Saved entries
◇ ◇ ◇ ◇

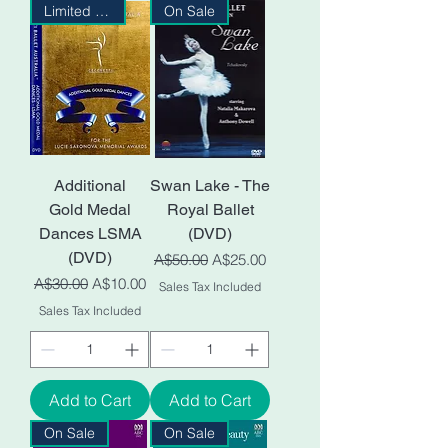
Limited Stock
On Sale
Additional
Swan Lake - The
Gold Medal
Royal Ballet
Dances LSMA
(DVD)
(DVD)
Regular Price
Sale Price
A$50.00
A$25.00
Regular Price
Sale Price
A$30.00
A$10.00
Sales Tax Included
Sales Tax Included
Add to Cart
Add to Cart
On Sale
On Sale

◇ ◇ ◇ ◇

### PROMPT
Your copy of the data above should match it exactly, apart from the images.

### TASK SOLUTION
Limited Stock
On Sale
Additional
Swan Lake - The
Gold Medal
Royal Ballet
Dances LSMA
(DVD)
(DVD)
Regular Price
Sale Price
A$50.00
A$25.00
Regular Price
Sale Price
A$30.00
A$10.00
Sales Tax Included
Sales Tax Included
Add to Cart
Add to Cart
On Sale
On Sale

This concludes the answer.